I had just finished speaking at Vintage Wings museum, near Ottawa. A man approached me with a book under his arm. It was one I’d written. At first, he had a rather determined look on his face, and I wondered whether maybe he had a bone to pick. But his determined demeanour simply reflected his intention to get past others in the group to speak to me. He smiled and opened up my Dam Busters book, not to a photo, not even a printed passage, but to the image of a newspaper front page printed on the inside cover of my book.
“I delivered this paper,” the man said with a smile.
“You were an Ottawa Evening Journal delivery guy?” I asked.
“Yes, but I delivered this very edition!” he said proudly.
“That’s 75 years ago,” I pointed out.
“Yup. I was 14 at the time.”
I quickly learned that Don Ferguson, a tall, ruddy-faced gentleman, who towered over me, had been a wartime newsie. He’d delivered theOttawa Evening Journal throughout the war. And he remembered the very night I’d depicted in my book, May 17, 1943.
Indeed, part of the charm of that particular newspaper, Don pointed out, was the fact that one of the airmen in the raid, Lewis Burpee, from Ottawa, was featured on its front page. That made Don Ferguson’s brush with history all the more enriching for him, and as it turned that evening, for me and the museum audience I was addressing.
It occurred to me that the bloom has kind of gone off the rose for those in the business of delivering newspapers. I remember when Toronto had three daily newspapers that the best part-time jobs a kid could snag was one delivering either the Toronto Star or the Toronto Telegram each evening, or the Globe and Mail early each morning up and down our suburban streets.
Of course, it wasn’t all glitz and glamour. One of my hockey pals, Carl, was a Tely paperboy and he told me about the tedious job of “collecting,” doing the rounds and actually keeping track of each household that had paid (or hadn’t) and reporting it back to the newspaper’s circulation office downtown. I distinctly remember one winter night, it was blowing and snowing so hard we couldn’t see past our front porch. We heard somebody moaning outside. We opened the front door and nearly frozen in a snowbank out front was our paperboy.

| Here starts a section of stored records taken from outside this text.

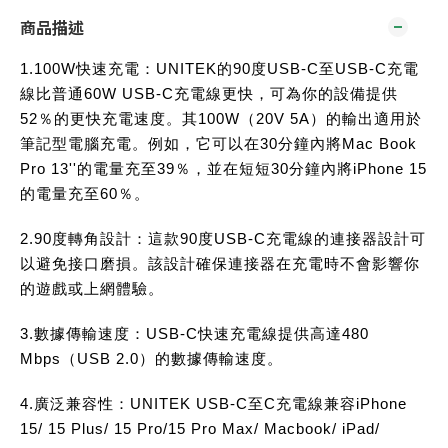
商品描述
1.100W快速充電：UNITEK的90度USB-C至USB-C充電
線比普通60W USB-C充電線更快，可為你的設備提供
52％的更快充電速度。其100W（20V 5A）的輸出適用於
筆記型電腦充電。例如，它可以在30分鐘內將Mac Book
Pro 13''的電量充至39％，並在短短30分鐘內將iPhone 15
的電量充至60％。
2.90度轉角設計：這款90度USB-C充電線的連接器設計可
以避免接口磨損。該設計確保連接器在充電時不會影響你
的遊戲或上網體驗。
3.數據傳輸速度：USB-C快速充電線提供高達480
Mbps（USB 2.0）的數據傳輸速度。
4.廣泛兼容性：UNITEK USB-C至C充電線兼容iPhone
15/ 15 Plus/ 15 Pro/15 Pro Max/ Macbook/ iPad/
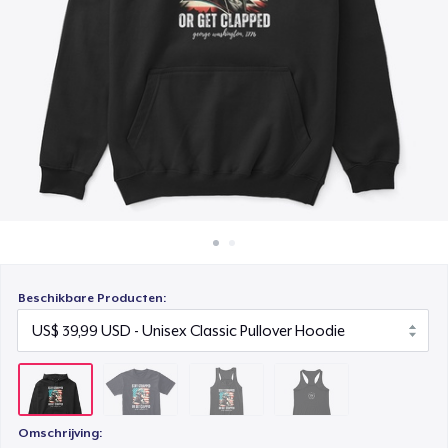
Hoe het werkt
Women's Flowy Tank Top
Verkoop overal
US$ 29,99
Verkoop alles
Women's Racerback Tank
US$ 24,99
Beschikbare Producten:
Omschrijving:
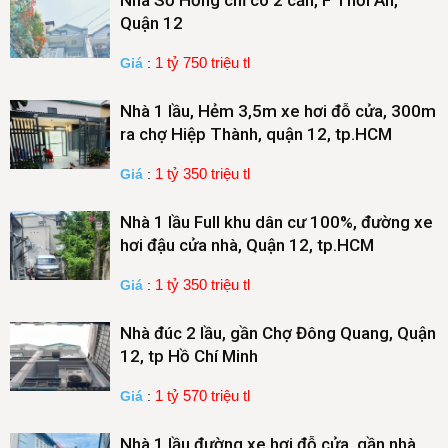
Quận 12
1 tỷ 750 triệu tl
Giá
:
Nhà 1 lầu, Hẻm 3,5m xe hơi đỗ cửa, 300m
ra chợ Hiệp Thành, quận 12, tp.HCM
1 tỷ 350 triệu tl
Giá
:
Nhà 1 lầu Full khu dân cư 100%, đường xe
hơi đậu cửa nhà, Quận 12, tp.HCM
1 tỷ 350 triệu tl
Giá
:
Nhà đúc 2 lầu, gần Chợ Đông Quang, Quận
12, tp Hồ Chí Minh
1 tỷ 570 triệu tl
Giá
:
Nhà 1 lầu đường xe hơi đỗ cửa, gần nhà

“Carl?” I called out. “What’re you doing?”
“Collecting,” he called out feebly, and we immediately invited him in to warm up and collect his newspaper money. That was dedication.
I also remember during the summer of 1967 when I worked as a copy boy at the Toronto Telegram, the intensity of that moment when the newspapers – all bound, labelled, and ready to be transported to distribution points across the city – rolled down the chutes at the back of the Tely building. It was like the movie “The Front Page” and the Indianapolis 500 all rolled into one, as those Tely truck crews loaded the newspaper bundles aboard the trucks and raced off into evening. With one guy driving and the other in the back chucking newspaper bundles onto sidewalks and street corners across the city, time was of the essence, to make sure every newsie in the city got papers delivered by suppertime.

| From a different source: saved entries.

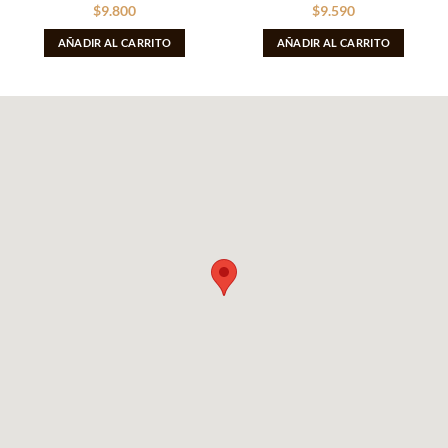
$
9.800
$
9.590
AÑADIR AL CARRITO
AÑADIR AL CARRITO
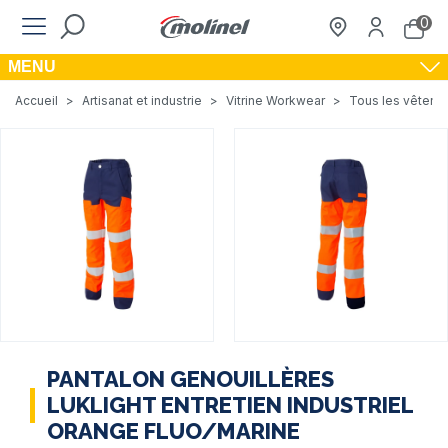
0
MENU
Accueil
>
Artisanat et industrie
>
Vitrine Workwear
>
Tous les vêteme
PANTALON GENOUILLÈRES
LUKLIGHT ENTRETIEN INDUSTRIEL
ORANGE FLUO/MARINE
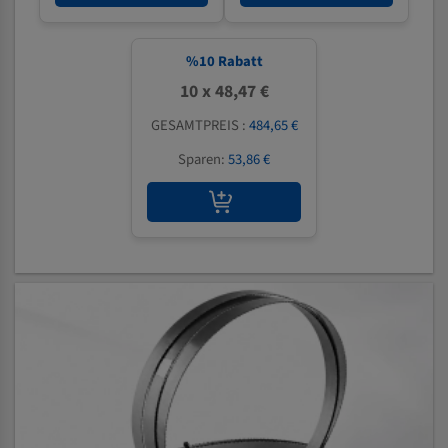
%
10
Rabatt
10 x 48,47 €
GESAMTPREIS :
484,65 €
Sparen:
53,86 €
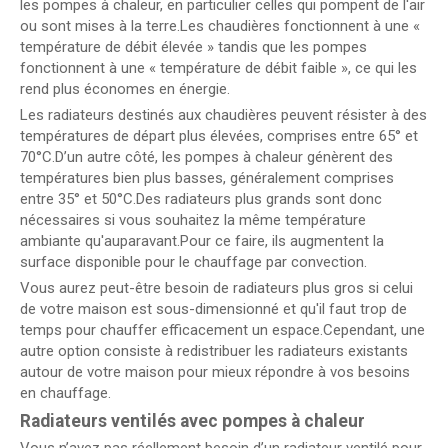
les pompes à chaleur, en particulier celles qui pompent de l'air
ou sont mises à la terre.Les chaudières fonctionnent à une «
température de débit élevée » tandis que les pompes
fonctionnent à une « température de débit faible », ce qui les
rend plus économes en énergie.
Les radiateurs destinés aux chaudières peuvent résister à des
températures de départ plus élevées, comprises entre 65° et
70°C.D’un autre côté, les pompes à chaleur génèrent des
températures bien plus basses, généralement comprises
entre 35° et 50°C.Des radiateurs plus grands sont donc
nécessaires si vous souhaitez la même température
ambiante qu'auparavant.Pour ce faire, ils augmentent la
surface disponible pour le chauffage par convection.
Vous aurez peut-être besoin de radiateurs plus gros si celui
de votre maison est sous-dimensionné et qu'il faut trop de
temps pour chauffer efficacement un espace.Cependant, une
autre option consiste à redistribuer les radiateurs existants
autour de votre maison pour mieux répondre à vos besoins
en chauffage.
Radiateurs ventilés avec pompes à chaleur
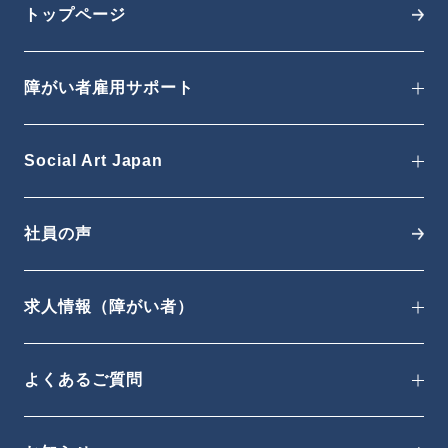
トップページ
障がい者雇用サポート
Social Art Japan
社員の声
求人情報（障がい者）
よくあるご質問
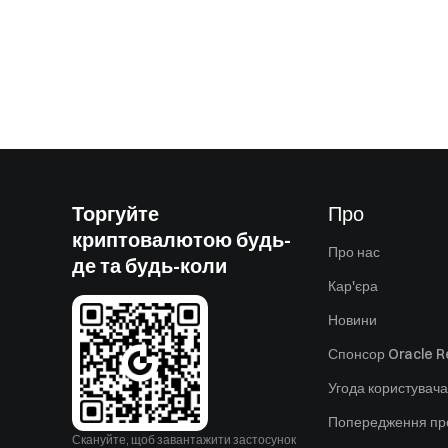
Торгуйте
Про
криптовалютою будь-
Про нас
де та будь-коли
Кар'єра
Новини
Спонсор Oracle Re
Угода користувача
Попередження пр
Скануйте, щоб завантажити застосунок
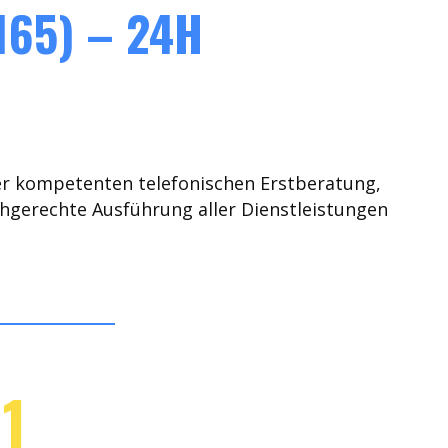
165) – 24H
er kompetenten telefonischen Erstberatung,
chgerechte Ausführung aller Dienstleistungen
1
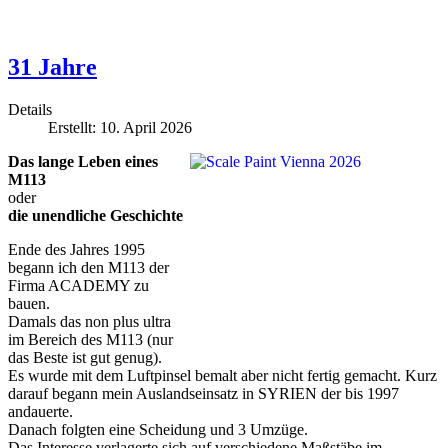
31 Jahre
Details
Erstellt: 10. April 2026
Das lange Leben eines
M113
oder
die unendliche Geschichte
Ende des Jahres 1995
begann ich den M113 der
Firma ACADEMY zu
bauen.
Damals das non plus ultra
im Bereich des M113 (nur
das Beste ist gut genug).
Es wurde mit dem Luftpinsel bemalt aber nicht fertig gemacht. Kurz
darauf begann mein Auslandseinsatz in SYRIEN der bis 1997
andauerte.
Danach folgten eine Scheidung und 3 Umzüge.
Das Interesse verlagerte sich auf verschiedene Maßstäbe im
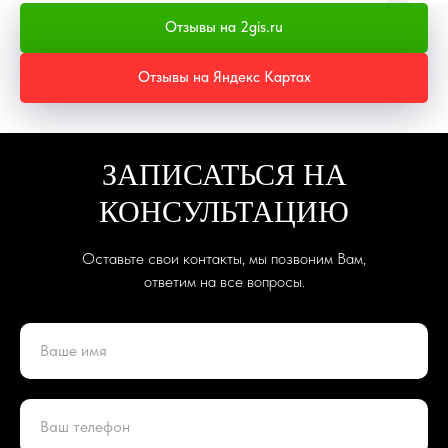
Отзывы на 2gis.ru
Отзывы на Яндекс Картах
ЗАПИСАТЬСЯ НА
КОНСУЛЬТАЦИЮ
Оставьте свои контакты, мы позвоним Вам,
ответим на все вопросы.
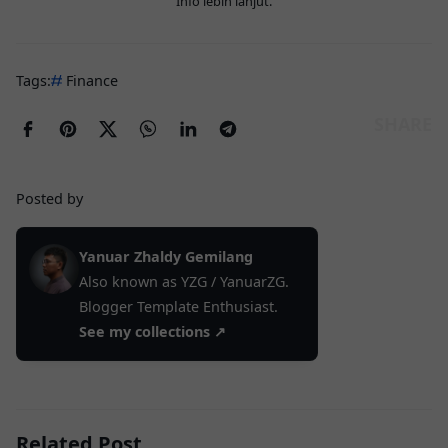
Info lebih lanjut
.
Tags:
Finance
Posted by
Yanuar Zhaldy Gemilang
Also known as YZG / YanuarZG.
Blogger Template Enthusiast.
See my collections ↗
Related Post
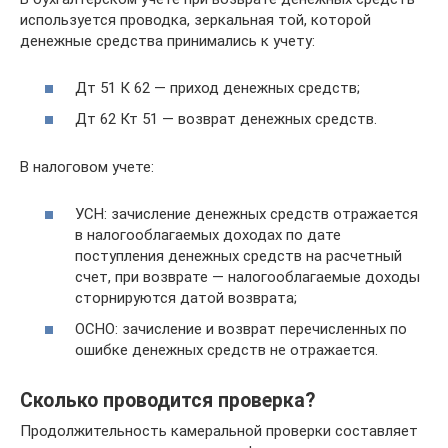
используется проводка, зеркальная той, которой
денежные средства принимались к учету:
Дт 51 К 62 — приход денежных средств;
Дт 62 Кт 51 — возврат денежных средств.
В налоговом учете:
УСН: зачисление денежных средств отражается
в налогооблагаемых доходах по дате
поступления денежных средств на расчетный
счет, при возврате — налогооблагаемые доходы
сторнируются датой возврата;
ОСНО: зачисление и возврат перечисленных по
ошибке денежных средств не отражается.
Сколько проводится проверка?
Продолжительность камеральной проверки составляет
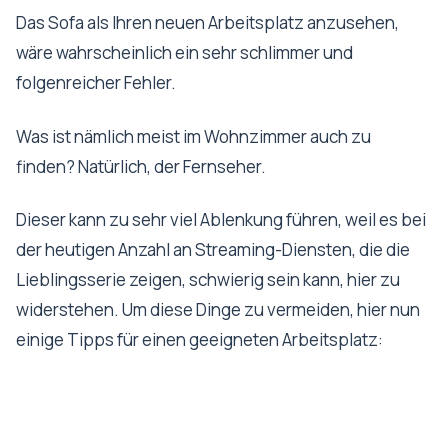
Das Sofa als Ihren neuen Arbeitsplatz anzusehen,
wäre wahrscheinlich ein sehr schlimmer und
folgenreicher Fehler.
Was ist nämlich meist im Wohnzimmer auch zu
finden? Natürlich, der Fernseher.
Dieser kann zu sehr viel Ablenkung führen, weil es bei
der heutigen Anzahl an Streaming-Diensten, die die
Lieblingsserie zeigen, schwierig sein kann, hier zu
widerstehen. Um diese Dinge zu vermeiden, hier nun
einige Tipps für einen geeigneten Arbeitsplatz:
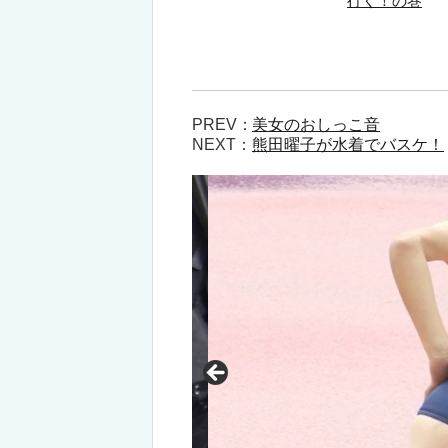
行く！の巻
PREV：
美女のおしっこ音
NEXT：
熊田曜子が水着でバスケ！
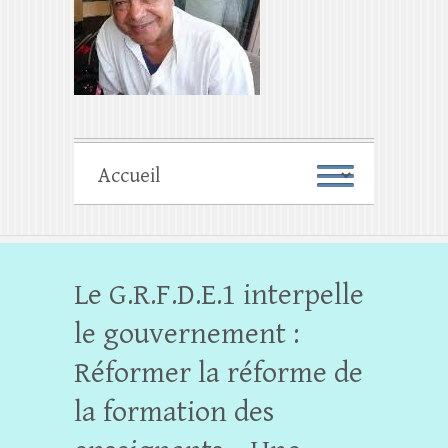
Le G.R.F.D.E.1 interpelle
le gouvernement :
Réformer la réforme de
la formation des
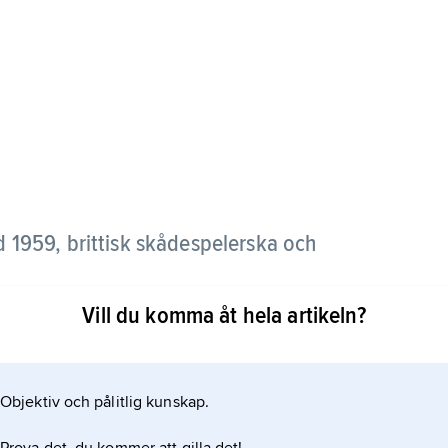
d 1959, brittisk skådespelerska och
Vill du komma åt hela artikeln?
cenen, spelade varieté och var även
i flera verk regisserade av maken (1989–95)
Objektiv och pålitlig kunskap.
Friends” (1992) och ”Mycket väsen för ingenting”
1993), ”Carrington” (1995), ”Vintergästen”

Of course, these days things have changed. The newspaper in which this column first appears, the Uxbridge Cosmos, is principally delivered via Canada Post. And our morning newspaper, the Star, is delivered in the early hours by a delivery person in a van. It doesn’t have the dynamism of the hand delivery days, but I have to admit, the delivery is done as the van is passing on the street. One morning, I was out there early enough and his toss of the perfectly wrapped newspaper from the front seat of the van delivered it literally right into my hands, on the fly!
One of our grandchildren has recently taken on – at least as an experiment in responsibility and small business enterprise – the job of delivering the newspaper in a suburban part of town. It’s been a challenge on for everybody concerned. But it’s refreshed my memories of the prestige of delivering news that way.
That pride of job was certainly expressed the other night when Don Ferguson explained that he’d delivered the Ottawa Evening Journal newspaper the very night of the Dam Busters raid in 1943. But I had a surprise for Don. He didn’t know it, but the man featured on that May 17 front page, Canadian airman Lewis Burpee, while he didn’t survive the war, his son did. In fact, that very night at Vintage Wings museum by coincidence, Lewis Burpee Jr. and his son were in the audience.
It was quite a crisscrossing of history that night, the kind of news story best delivered by hand to your door by a dedicated newsie.